IL POLITICO CATTOLICO PUÒ DIRE SÌ

L’indicazione è allora nella valorizzazione della stabilità del legame e nella solidarietà. «Poiché si riconosce nella stabilità la fonte dei diritti e dei doveri, sarebbe contrario al principio di eguaglianza escludere da queste garanzie certi tipi di convivenze». Il politico cattolico può dunque con coscienza esprimersi a favore di una norma di legge che valorizza la stabilità e non si interessa se il legame tra i due partner è sessuale. Qui politica e norma di legge esauriscono il proprio compito, avverte la rivista. Non hanno necessità di entrare nell’intimità dei partner.

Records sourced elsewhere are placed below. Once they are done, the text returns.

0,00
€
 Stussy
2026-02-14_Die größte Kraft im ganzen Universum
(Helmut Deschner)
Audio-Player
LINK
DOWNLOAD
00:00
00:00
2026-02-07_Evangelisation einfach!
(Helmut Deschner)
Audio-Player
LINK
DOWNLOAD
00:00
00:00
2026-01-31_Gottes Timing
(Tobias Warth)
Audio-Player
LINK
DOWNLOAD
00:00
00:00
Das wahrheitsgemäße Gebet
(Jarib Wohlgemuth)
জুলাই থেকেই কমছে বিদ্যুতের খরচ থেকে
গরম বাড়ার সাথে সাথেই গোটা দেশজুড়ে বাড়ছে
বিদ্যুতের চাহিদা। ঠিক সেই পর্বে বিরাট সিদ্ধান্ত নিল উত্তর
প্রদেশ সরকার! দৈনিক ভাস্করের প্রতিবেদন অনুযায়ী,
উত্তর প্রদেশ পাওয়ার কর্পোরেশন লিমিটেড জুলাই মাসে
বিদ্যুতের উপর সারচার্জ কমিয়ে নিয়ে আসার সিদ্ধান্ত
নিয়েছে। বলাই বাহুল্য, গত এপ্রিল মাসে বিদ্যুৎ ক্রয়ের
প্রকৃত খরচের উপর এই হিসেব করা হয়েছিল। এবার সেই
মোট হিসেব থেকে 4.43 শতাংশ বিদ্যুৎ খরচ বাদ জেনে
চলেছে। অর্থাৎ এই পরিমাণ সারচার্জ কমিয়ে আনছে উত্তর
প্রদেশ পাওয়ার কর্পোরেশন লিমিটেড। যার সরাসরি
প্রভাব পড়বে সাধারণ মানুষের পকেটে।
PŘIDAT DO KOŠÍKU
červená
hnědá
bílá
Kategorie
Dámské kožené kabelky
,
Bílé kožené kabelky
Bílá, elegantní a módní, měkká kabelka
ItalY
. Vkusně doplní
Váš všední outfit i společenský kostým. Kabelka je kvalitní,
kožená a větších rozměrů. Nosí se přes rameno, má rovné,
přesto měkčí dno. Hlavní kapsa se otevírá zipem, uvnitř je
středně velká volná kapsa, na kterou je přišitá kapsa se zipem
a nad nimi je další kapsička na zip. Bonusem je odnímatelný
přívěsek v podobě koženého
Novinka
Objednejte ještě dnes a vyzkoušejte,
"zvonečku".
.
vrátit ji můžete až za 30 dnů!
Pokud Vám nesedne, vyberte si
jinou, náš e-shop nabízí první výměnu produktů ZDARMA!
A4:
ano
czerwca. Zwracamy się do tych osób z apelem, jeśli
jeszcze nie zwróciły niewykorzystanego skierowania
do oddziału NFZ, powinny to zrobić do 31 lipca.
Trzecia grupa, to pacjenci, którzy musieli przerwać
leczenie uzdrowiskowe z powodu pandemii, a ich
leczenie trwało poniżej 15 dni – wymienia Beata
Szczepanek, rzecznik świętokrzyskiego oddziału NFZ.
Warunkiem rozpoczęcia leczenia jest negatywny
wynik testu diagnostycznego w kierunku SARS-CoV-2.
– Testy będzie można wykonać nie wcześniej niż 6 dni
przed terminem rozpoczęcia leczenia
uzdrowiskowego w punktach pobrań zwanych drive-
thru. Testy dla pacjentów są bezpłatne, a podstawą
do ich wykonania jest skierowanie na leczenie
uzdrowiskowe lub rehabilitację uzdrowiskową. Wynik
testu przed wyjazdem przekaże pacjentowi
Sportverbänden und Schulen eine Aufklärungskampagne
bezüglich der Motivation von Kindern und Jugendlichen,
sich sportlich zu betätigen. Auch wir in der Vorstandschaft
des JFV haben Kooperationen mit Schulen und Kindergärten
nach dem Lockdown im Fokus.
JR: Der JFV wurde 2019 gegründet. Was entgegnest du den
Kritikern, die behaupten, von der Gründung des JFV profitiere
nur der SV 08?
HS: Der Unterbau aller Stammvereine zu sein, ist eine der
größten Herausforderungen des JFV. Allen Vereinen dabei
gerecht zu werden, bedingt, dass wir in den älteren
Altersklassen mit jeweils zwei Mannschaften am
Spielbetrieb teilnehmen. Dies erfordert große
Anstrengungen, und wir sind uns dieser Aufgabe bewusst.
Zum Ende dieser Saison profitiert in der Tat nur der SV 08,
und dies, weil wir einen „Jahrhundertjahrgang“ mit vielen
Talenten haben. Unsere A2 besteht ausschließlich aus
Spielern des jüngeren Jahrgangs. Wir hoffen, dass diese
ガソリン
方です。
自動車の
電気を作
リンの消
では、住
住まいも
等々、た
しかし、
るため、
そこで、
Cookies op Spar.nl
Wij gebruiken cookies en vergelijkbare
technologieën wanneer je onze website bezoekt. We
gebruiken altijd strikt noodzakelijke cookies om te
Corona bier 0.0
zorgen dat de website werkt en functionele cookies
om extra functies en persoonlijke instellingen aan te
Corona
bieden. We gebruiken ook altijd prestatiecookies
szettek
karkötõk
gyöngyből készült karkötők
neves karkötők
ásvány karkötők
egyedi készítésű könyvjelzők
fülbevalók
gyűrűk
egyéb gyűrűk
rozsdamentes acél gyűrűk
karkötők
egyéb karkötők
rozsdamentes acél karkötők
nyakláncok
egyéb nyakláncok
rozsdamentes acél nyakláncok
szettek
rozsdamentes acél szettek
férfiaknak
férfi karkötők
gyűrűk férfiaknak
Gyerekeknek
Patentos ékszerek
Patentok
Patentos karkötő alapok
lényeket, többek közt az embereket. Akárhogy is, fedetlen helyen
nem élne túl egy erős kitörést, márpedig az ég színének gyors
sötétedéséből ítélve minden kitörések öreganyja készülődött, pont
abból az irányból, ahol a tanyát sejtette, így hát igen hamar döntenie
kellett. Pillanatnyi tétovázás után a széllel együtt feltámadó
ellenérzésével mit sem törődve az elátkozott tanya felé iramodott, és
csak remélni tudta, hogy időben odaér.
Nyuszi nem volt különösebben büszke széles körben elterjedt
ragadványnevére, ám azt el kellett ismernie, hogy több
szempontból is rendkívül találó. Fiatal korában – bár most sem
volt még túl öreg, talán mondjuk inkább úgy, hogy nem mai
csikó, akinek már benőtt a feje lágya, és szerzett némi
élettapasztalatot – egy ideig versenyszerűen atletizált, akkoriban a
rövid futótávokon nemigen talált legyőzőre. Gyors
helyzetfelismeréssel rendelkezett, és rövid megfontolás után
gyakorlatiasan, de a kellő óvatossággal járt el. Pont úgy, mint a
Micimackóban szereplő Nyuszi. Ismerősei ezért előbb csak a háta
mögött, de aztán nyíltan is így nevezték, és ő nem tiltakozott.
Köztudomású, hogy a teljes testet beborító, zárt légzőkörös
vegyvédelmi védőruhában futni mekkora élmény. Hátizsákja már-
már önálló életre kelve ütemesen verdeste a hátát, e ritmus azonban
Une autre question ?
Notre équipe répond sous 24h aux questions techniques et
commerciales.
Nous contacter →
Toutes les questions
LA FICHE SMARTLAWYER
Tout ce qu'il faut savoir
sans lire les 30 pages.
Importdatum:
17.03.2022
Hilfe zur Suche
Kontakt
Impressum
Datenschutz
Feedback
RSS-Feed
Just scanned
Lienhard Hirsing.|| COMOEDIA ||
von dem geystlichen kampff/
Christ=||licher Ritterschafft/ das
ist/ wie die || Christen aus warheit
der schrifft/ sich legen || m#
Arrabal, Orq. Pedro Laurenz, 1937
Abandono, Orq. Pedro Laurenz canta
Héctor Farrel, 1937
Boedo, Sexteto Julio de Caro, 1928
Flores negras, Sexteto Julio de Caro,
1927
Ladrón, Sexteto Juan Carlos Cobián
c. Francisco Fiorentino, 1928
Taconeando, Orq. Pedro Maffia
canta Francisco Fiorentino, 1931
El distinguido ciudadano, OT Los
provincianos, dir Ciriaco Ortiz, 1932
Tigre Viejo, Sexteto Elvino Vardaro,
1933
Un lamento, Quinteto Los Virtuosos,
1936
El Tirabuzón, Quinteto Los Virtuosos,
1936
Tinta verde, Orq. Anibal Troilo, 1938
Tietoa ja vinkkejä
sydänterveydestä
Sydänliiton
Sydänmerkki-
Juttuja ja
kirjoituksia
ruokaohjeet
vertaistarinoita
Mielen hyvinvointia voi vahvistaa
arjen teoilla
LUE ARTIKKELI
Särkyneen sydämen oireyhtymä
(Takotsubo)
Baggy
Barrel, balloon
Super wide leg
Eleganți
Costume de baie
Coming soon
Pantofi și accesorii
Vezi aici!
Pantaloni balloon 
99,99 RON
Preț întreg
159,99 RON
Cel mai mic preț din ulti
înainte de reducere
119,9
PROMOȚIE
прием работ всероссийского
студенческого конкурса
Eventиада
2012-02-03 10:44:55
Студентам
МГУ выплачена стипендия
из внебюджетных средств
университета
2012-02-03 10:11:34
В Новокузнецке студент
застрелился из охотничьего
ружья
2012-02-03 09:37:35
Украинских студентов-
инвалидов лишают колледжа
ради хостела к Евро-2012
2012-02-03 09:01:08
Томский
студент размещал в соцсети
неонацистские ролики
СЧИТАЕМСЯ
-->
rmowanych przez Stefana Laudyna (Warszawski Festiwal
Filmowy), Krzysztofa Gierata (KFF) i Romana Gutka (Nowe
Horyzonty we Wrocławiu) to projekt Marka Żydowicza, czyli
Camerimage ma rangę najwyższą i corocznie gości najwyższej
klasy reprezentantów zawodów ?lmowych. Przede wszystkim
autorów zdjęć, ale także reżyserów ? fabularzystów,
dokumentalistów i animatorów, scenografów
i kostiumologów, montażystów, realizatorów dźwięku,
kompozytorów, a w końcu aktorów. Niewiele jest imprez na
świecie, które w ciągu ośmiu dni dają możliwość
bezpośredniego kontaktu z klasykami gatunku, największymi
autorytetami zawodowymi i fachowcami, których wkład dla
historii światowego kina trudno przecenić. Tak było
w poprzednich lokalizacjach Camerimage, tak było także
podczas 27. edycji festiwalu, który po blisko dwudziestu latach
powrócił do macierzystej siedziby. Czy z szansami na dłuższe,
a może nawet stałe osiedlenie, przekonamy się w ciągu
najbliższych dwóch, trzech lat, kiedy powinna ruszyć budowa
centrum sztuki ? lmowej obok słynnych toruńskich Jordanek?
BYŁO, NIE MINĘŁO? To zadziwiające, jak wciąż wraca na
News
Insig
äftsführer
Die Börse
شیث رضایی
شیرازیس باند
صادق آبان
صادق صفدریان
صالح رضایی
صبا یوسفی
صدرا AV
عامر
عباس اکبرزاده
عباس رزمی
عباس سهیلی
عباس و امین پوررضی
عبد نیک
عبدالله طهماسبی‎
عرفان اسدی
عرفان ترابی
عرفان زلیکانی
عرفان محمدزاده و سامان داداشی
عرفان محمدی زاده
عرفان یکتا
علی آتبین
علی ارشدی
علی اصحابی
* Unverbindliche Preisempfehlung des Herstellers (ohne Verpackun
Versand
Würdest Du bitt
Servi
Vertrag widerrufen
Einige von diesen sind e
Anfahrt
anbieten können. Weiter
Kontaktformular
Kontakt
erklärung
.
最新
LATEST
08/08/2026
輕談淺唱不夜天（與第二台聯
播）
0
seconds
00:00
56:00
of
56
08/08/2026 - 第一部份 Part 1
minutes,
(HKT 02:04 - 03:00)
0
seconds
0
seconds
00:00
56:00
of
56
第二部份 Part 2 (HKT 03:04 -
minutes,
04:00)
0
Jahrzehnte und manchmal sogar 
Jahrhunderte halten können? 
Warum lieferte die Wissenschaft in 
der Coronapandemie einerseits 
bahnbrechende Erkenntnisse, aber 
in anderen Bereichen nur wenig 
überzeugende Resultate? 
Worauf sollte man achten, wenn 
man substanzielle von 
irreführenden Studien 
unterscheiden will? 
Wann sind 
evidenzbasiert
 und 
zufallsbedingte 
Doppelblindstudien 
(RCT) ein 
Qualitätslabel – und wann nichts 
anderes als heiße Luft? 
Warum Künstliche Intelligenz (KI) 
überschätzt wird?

Basta la stabilità. «La scelta di riconoscere il legame tra persone dello stesso sesso appare giustificabile da parte di un politico cattolico. Rappresenta un’opzione confacente al bene comune... senza mettere in discussione il valore della famiglia». È la quadratura del cerchio? No. È un’ottica innovativa, da studiosi. Ben più dei Dico, che citavano solo i diritti dei conviventi. Ben più dei Cus, che sono morti in Parlamento. La legge per i gay compagni di vita, proposta dai Gesuiti, è un passo fondamentale per smantellare le barricate e dare una risposta ai primi dubbi dei cattolici.

E parlare davvero.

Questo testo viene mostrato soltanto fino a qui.